The FA Cup is a quintessentially English sporting competition, which is why England’s quintessential broadcaster, the BBC, is making such a deal out of having coverage of the knock-out football competition back after a six year absence from its schedules.

Surrounded by much publicity it broadcast its first live match on Friday 7 November, with highlights of the other First Round games on the following Saturday and Sunday.

The current FA Cup TV deal is split between the BBC and BT Sport. Facilities for both broadcasters are supplied by Arena Television, although the technical presentation and on-air style differ. A major feature of the BBC broadcast is its use of virtual studio graphics technology, which is an established component of Premier League highlights programme Match of the Day (MotD).

Part of the enduring appeal of the FA Cup is that the early rounds involve non-league clubs. The BBC’s first match of the campaign came from Cantilever Park, home of Northern Premier League Division 1 North side, Warrington Town. The opposition was Exeter City of League 2, who were beaten 1-0 on live TV.

Ian Finch, the series producer of MotD who directed presentation of the Warrington-Exeter game, acknowledges that the BBC was fortunate with the match allocation in this case. It also meant that some technology had to be tried out on location at a ground with few facilities for broadcasters. A Motion Analysis virtual graphics system is used for MotD at dock 10 but BBC Sport is using Stype Grip for location work. This was used in the broadcaster’s studio in Rio during the last World Cup and features in its FA Cup coverage.

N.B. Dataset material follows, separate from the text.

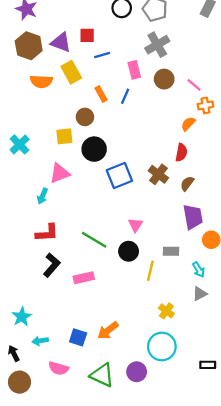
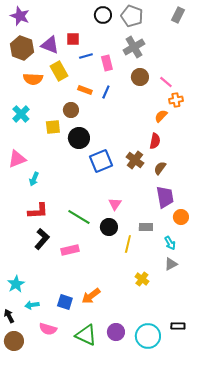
pink rectangle: (134, 70) -> (107, 63), moved
orange rectangle: (101, 94) -> (85, 90), turned -40
cyan cross: (20, 144) -> (21, 114), moved
pink triangle: (60, 173) -> (17, 159), moved
cyan circle: (162, 347) -> (148, 336), moved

“It was the first time we had used a virtual set outdoors,” he says. “We wanted to see how it worked in the wind and rain and it worked well, although there were a tough couple of days beforehand to get it up and running.”

Instead of using the MotD studio in dock 10 at MediaCityUK or a temporary booth at the location, the presentation by Dan Walker and his guests was done pitch-side in the open air. “It gives the whole feel of non-league football,” Finch says.

A nine-foot jib arm was brought in to provide the necessary stability for compositing the Stype virtual graphics into the same picture as the presenters. Finch says the graphics cards in the server did not work as well as they should have, producing 14 frames of delay instead of the expected four. There was also the problem of water getting into the cables but everything had been dealt with by the time of the rehearsal. “It was quite stressful but luckily it all worked,” Finch comments.

At the end of the match Finch says the intention had been to use the virtual graphics over a shot of the pitch but this could not be done because at the final whistle the overjoyed Warrington fans ran on to congratulate their team. “The pitch invasion meant we couldn’t use the system because having people behind the graphics kills it,” he explains.

A gantry was built on top of one of the stands for cameras and the commentary position. Additional floodlights were brought in to produce the correct look for TV, which Finch said “looked great on camera”. Arena TV supplied two of its units for the live coverage: the OB10 scanner, equipped with Sony MVS8000 vision mixer, Riedel intercom, a Pro Bel (Snell) Sirius Gold router and Calrec Audio Sigma console, and VT7, a large video and edit truck.

“Match coverage consisted of 15 cameras with an additional two dressing room cameras,” says Richard Yeowart, managing director of Arena TV. “There were an additional two cameras for the pitch side presentation area incorporating a Stype enabled jib.” Handheld cameras were also used for the links, while a Steadicam switched between pres work and some virtual graphics.

Footage from matches featured in the highlights programmes on Saturday and Sunday was provided by Arena’s OB9, OB10 and OB11, each with nine match cameras plus additional RF systems in two of the three cases (the third was postponed due to bad weather) for live links into the Final Score results show.

The BBC’s next live FA Cup game will be another Football League/non-league clash, with League 2 Hartlepool United taking on Blyth Spartans from the Northern Premier League Premier Division on 5 December. The hope must be for a repeat giant-killing performance to ensure at least one non-league presence in the Third Round. At that stage the BBC will switch to its regular football studio for presentation, although Finch says a new on the road set will be unveiled as well.